Lavender Ladies membership is capped at 125 women, and there's a long waiting list. Thomas had to wait close to a year to get into the club. The Ladies' most famous member is Cindy Pierce, also known as "The Purple Dame." Pierce is the unquestioned ringleader of Purple, and is seldom seen without her signature look: a purple boa, purple beads and streaks of purple in her hair.
Pierce, who hasn't missed a home game in 10 years, is the first female Ravens fan inducted into the Hall of Fans in Canton, Ohio. On A Purple Evening and during games, she walks around with a "Purple Dame" card, similar to a baseball card, and is bombarded with picture requests at every turn.
While she loves leading hundreds of fans at a time in bombastic cheers of "Let's Go Ravens," Pierce also takes her duties seriously.

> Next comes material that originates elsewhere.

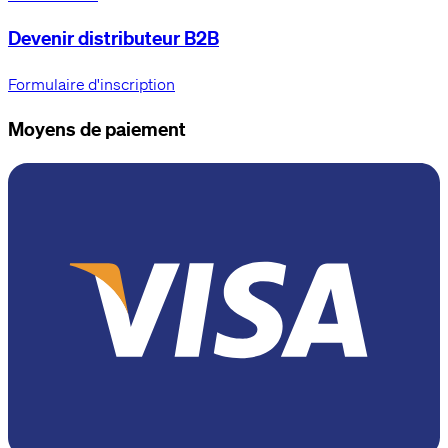
Devenir distributeur B2B
Formulaire d'inscription
Moyens de paiement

"There's an image you have to maintain," Pierce said. "It's a family show. You always keep it clean. It is like work, but it's the best job in the world."
Through this Ravens role, the Purple Dame has supported charitable causes like the Special Olympics, the Leukemia and Lymphoma Society and Big Brothers/Big Sisters. She estimates she "works" for the Ravens a staggering 100 days per year.

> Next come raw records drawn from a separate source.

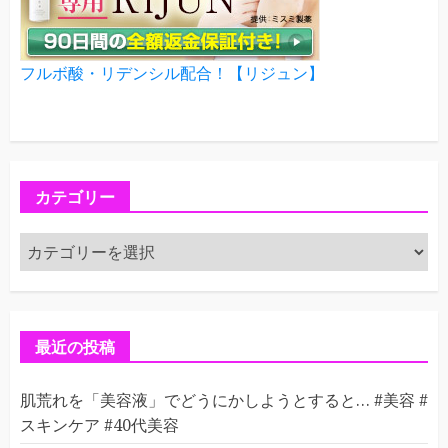
フルボ酸・リデンシル配合！【リジュン】
カテゴリー
カ
テ
ゴ
リ
ー
最近の投稿
肌荒れを「美容液」でどうにかしようとすると… #美容 #
スキンケア #40代美容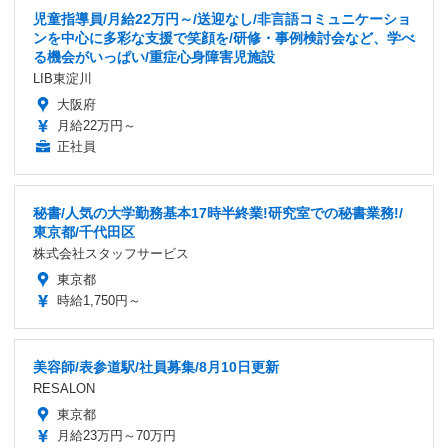
児童指導員/月給22万円～/送迎なし/非言語コミュニケーショ
ンを中心に多彩な支援で笑顔を/研修・事例検討会など、学べ
る機会がいっぱい/重症心身障害児施設
LIB東淀川
大阪府
月給22万円～
正社員
秘書/人気の大学勤務基本17時半終業!研究室での秘書業務!/
東京都/千代田区
株式会社スタッフサービス
東京都
時給1,750円～
美容師/表参道駅/社員募集/8月10日更新
RESALON
東京都
月給23万円～70万円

Pierce shares a bond with Purple's other members, whether they are just learning about football, or have been die-hards since the club was relocated to Baltimore in 1996.
"We're not just fans," Pierce said. "We are a nation. We are hundreds and thousands of people strong. You can't contain us. You can't control us. We breathe and live Ravens football to every inch of our soul. Every day we become the 12th man, bringing the energy that lights the fire under the players and makes it smash-mouth football."
Not surprisingly, other teams have begun imitating Purple's success. The Redskins' WOW (Women of the Washington Redskins) club launched in August, and already has more than 12,000 members. The 49ers are in the process of launching their own fan club for women.
But the Ravens and Purple are the trailblazers.